**Required work**
Write only the number of lines in the entries below that contain the string "email".

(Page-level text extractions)
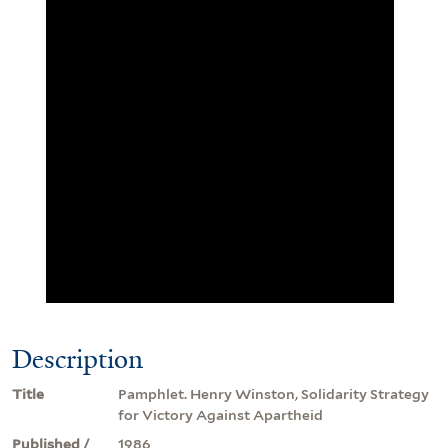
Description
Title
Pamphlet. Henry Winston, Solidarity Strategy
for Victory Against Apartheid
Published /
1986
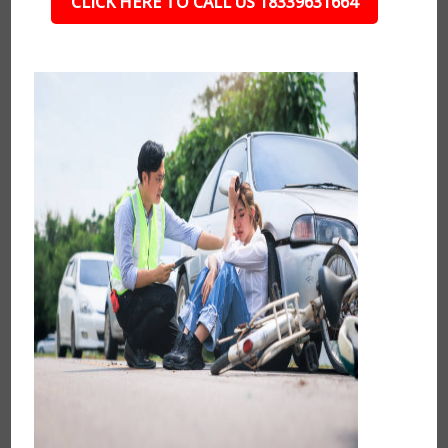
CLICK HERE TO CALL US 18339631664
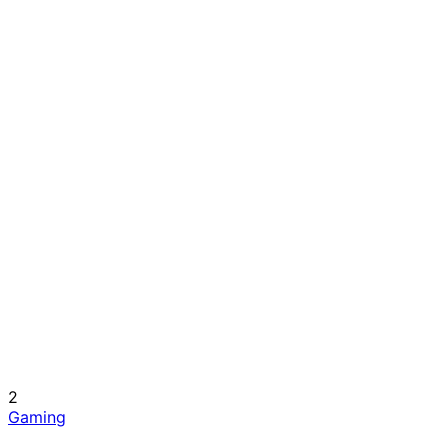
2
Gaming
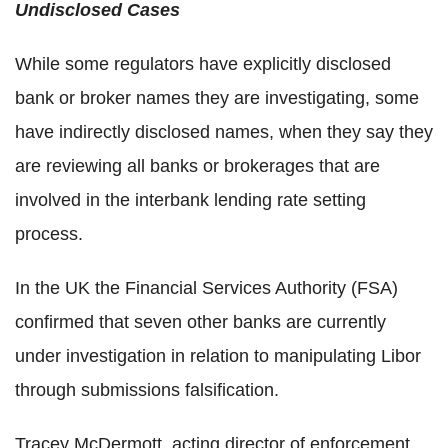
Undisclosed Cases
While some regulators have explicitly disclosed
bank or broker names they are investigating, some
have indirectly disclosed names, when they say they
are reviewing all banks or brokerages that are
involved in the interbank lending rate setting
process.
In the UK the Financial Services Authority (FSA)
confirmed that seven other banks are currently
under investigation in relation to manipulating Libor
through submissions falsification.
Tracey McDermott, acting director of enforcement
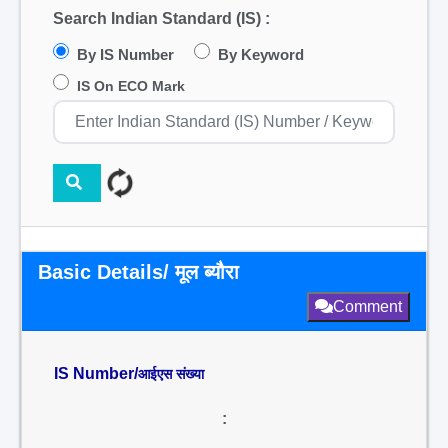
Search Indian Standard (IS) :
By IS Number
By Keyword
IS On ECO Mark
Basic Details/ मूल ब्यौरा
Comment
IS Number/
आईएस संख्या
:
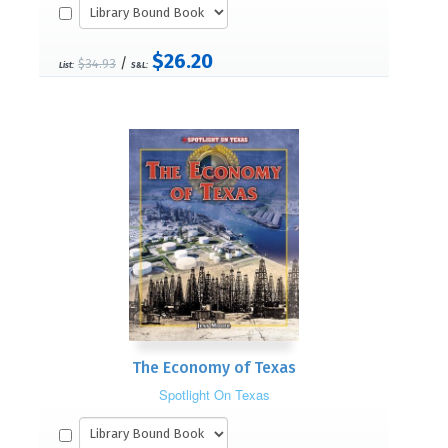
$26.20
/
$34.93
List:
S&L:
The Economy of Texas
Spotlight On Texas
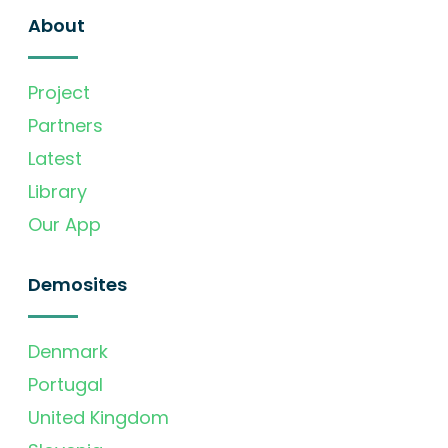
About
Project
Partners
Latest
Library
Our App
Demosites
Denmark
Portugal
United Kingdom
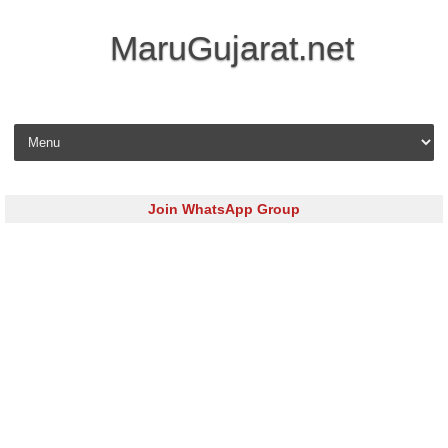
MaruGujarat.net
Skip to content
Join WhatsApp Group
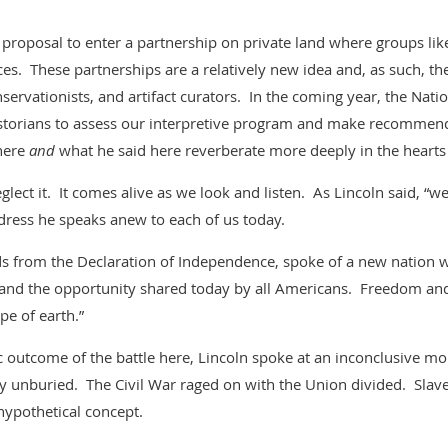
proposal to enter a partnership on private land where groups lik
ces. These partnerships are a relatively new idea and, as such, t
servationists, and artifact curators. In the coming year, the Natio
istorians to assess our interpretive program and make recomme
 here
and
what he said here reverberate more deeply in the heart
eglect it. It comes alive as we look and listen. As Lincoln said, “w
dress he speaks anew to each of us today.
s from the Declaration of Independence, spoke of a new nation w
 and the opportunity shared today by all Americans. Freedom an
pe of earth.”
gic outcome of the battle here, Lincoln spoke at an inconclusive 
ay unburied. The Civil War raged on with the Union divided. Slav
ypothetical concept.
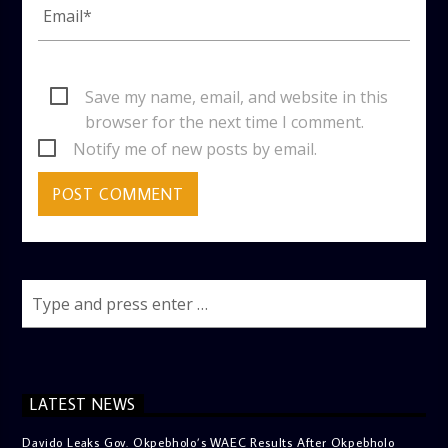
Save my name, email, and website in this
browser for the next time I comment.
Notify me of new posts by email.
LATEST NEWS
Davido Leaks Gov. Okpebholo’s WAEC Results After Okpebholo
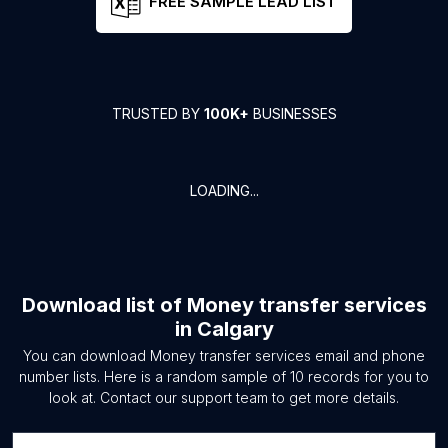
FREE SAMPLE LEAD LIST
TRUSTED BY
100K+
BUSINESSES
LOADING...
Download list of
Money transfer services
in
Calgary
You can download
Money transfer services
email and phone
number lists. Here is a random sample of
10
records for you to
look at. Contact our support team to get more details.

**Answer to the exercise**
3